| The problem |
Your copy of the listing should be exact and should contain no pictures.

| Records shown |
......

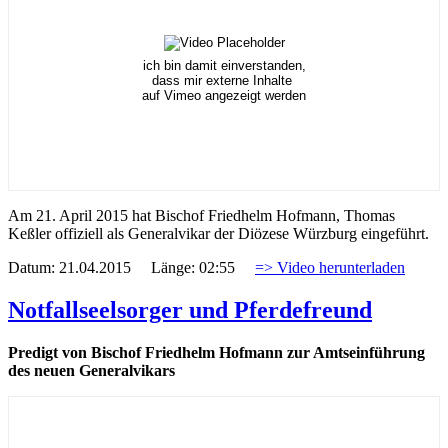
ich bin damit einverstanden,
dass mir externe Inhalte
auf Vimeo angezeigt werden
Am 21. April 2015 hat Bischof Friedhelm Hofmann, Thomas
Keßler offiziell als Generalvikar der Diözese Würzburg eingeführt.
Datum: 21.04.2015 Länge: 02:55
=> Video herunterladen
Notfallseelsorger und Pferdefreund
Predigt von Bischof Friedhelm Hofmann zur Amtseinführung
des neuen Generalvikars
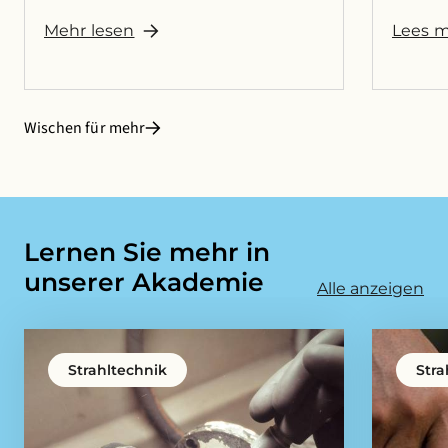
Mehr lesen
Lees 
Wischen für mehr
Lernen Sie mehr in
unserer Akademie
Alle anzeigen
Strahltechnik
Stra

......

| Finished exercise |
ich bin damit einverstanden,
dass mir externe Inhalte
auf Vimeo angezeigt werden
Am 21. April 2015 hat Bischof Friedhelm Hofmann, Thomas
Keßler offiziell als Generalvikar der Diözese Würzburg eingeführt.
Datum: 21.04.2015 Länge: 02:55
=> Video herunterladen
Notfallseelsorger und Pferdefreund
Predigt von Bischof Friedhelm Hofmann zur Amtseinführung
des neuen Generalvikars
Mehr lesen
Lees 
Wischen für mehr
Lernen Sie mehr in
unserer Akademie
Alle anzeigen
Strahltechnik
Stra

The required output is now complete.